Below are some records. Output the lines from the first one through the line that holds "defenzivu mimo AI horečku", exactly as written, with no pictures.
------ Provided data ------
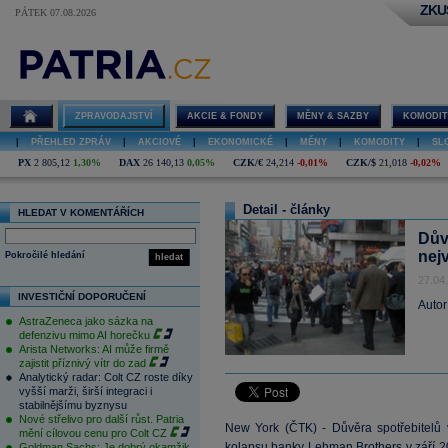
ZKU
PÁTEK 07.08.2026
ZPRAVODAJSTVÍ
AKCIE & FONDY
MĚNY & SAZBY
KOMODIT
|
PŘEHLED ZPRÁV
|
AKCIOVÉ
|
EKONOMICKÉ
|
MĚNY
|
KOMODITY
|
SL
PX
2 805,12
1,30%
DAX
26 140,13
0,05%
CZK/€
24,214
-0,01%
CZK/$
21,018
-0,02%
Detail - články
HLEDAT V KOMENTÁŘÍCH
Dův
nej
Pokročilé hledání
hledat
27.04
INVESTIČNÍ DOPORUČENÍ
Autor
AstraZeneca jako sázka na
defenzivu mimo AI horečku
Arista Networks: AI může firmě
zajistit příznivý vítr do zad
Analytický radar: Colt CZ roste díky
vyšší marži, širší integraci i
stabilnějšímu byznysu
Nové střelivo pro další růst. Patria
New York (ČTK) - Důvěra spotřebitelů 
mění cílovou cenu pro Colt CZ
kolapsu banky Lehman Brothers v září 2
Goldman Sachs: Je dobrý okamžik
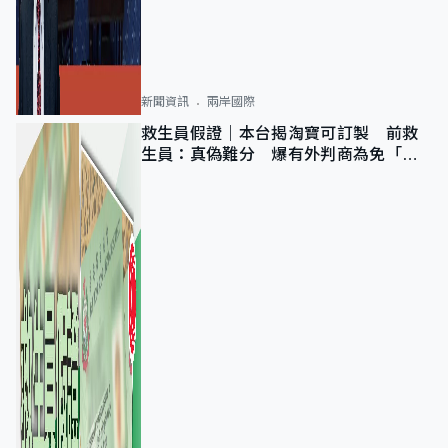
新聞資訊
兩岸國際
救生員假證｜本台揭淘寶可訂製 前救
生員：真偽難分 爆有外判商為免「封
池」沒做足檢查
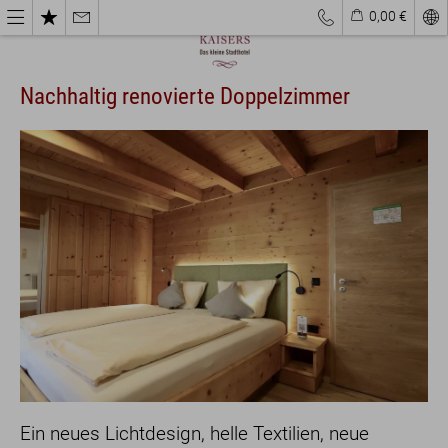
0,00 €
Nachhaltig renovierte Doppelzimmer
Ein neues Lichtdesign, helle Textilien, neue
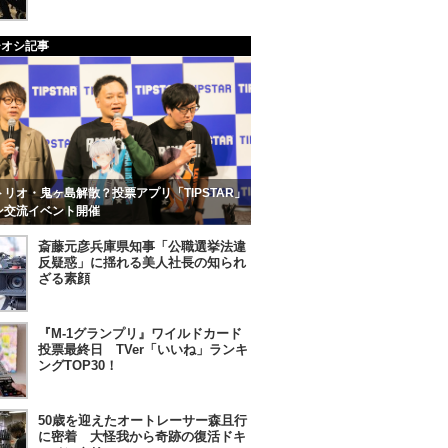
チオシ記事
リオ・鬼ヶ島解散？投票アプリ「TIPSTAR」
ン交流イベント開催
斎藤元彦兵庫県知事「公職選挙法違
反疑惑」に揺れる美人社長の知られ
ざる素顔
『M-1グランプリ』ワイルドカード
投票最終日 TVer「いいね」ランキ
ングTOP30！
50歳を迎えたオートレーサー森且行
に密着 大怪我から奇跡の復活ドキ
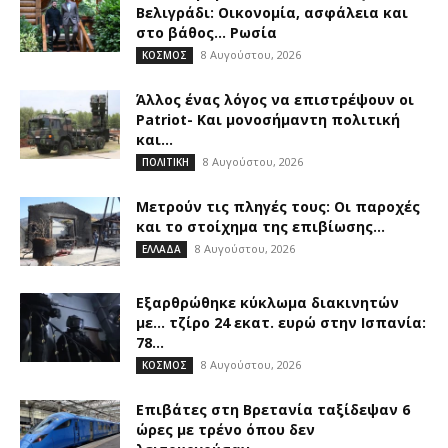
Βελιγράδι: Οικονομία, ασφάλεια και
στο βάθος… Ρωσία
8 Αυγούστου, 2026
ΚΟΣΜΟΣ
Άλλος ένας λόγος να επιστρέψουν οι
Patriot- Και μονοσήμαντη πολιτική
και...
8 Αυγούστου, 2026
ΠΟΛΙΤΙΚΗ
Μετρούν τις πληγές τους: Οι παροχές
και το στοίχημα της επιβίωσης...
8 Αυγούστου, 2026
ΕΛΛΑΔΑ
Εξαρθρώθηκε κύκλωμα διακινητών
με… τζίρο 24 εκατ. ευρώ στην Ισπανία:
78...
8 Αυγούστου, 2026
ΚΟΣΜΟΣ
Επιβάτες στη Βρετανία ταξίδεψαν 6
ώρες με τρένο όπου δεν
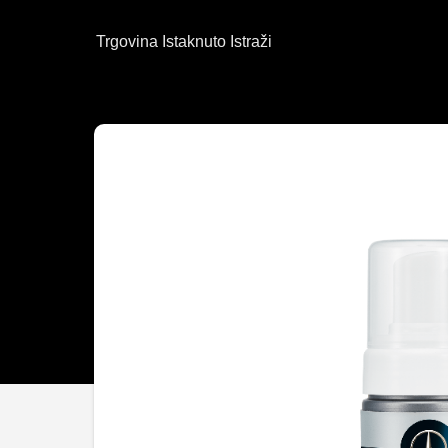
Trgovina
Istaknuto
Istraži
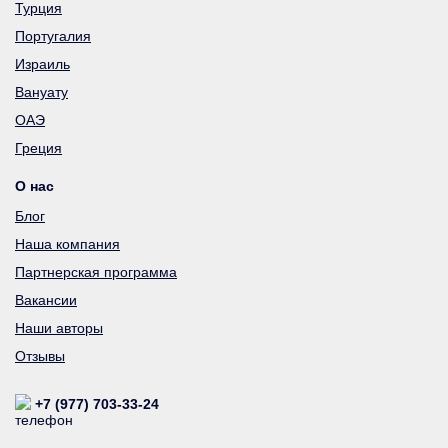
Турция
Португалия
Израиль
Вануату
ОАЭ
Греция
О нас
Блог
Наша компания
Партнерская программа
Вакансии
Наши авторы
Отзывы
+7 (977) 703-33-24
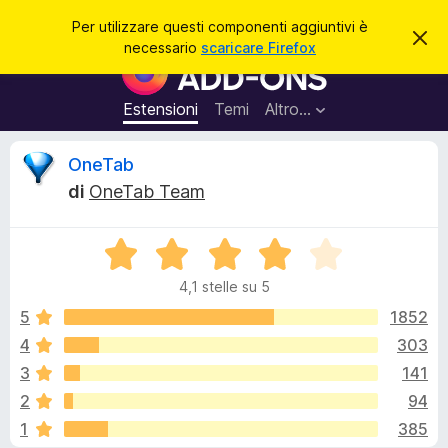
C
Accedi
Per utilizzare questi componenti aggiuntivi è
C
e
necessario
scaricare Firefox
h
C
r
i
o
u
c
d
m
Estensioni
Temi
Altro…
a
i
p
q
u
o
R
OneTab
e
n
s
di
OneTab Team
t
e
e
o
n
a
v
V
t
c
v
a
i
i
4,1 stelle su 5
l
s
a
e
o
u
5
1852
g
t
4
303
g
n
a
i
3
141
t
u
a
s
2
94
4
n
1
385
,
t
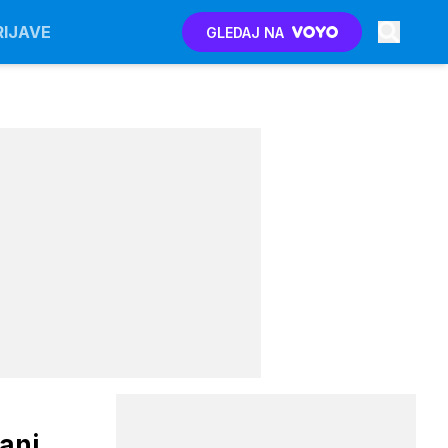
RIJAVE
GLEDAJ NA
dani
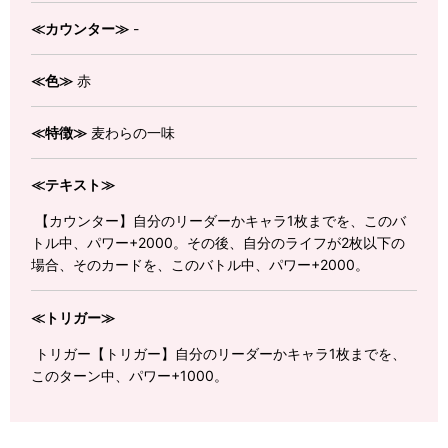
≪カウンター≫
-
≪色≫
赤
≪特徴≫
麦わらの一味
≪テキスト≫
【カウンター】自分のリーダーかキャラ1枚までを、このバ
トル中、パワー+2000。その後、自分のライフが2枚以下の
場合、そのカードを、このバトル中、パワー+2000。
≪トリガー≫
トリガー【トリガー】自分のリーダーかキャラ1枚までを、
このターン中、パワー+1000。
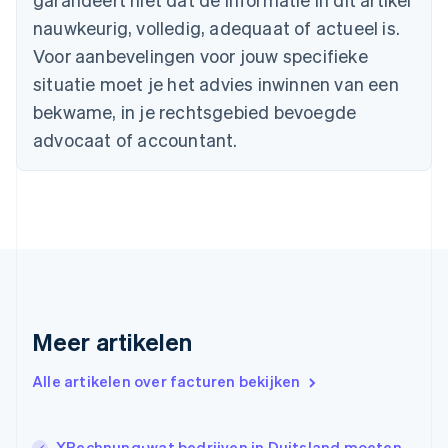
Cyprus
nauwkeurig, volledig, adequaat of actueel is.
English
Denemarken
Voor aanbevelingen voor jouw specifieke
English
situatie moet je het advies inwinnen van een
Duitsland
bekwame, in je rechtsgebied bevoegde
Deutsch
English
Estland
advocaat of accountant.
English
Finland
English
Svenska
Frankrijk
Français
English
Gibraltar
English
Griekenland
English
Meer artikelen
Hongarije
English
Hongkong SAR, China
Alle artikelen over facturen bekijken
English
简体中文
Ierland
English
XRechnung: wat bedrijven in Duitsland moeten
------
## Solved exercise
ZKU
PÁTEK 07.08.2026
ZPRAVODAJSTVÍ
AKCIE & FONDY
MĚNY & SAZBY
KOMODIT
|
PŘEHLED ZPRÁV
|
AKCIOVÉ
|
EKONOMICKÉ
|
MĚNY
|
KOMODITY
|
SL
PX
2 805,12
1,30%
DAX
26 140,13
0,05%
CZK/€
24,214
-0,01%
CZK/$
21,018
-0,02%
Detail - články
HLEDAT V KOMENTÁŘÍCH
Dův
nej
Pokročilé hledání
hledat
27.04
INVESTIČNÍ DOPORUČENÍ
Autor
AstraZeneca jako sázka na
defenzivu mimo AI horečku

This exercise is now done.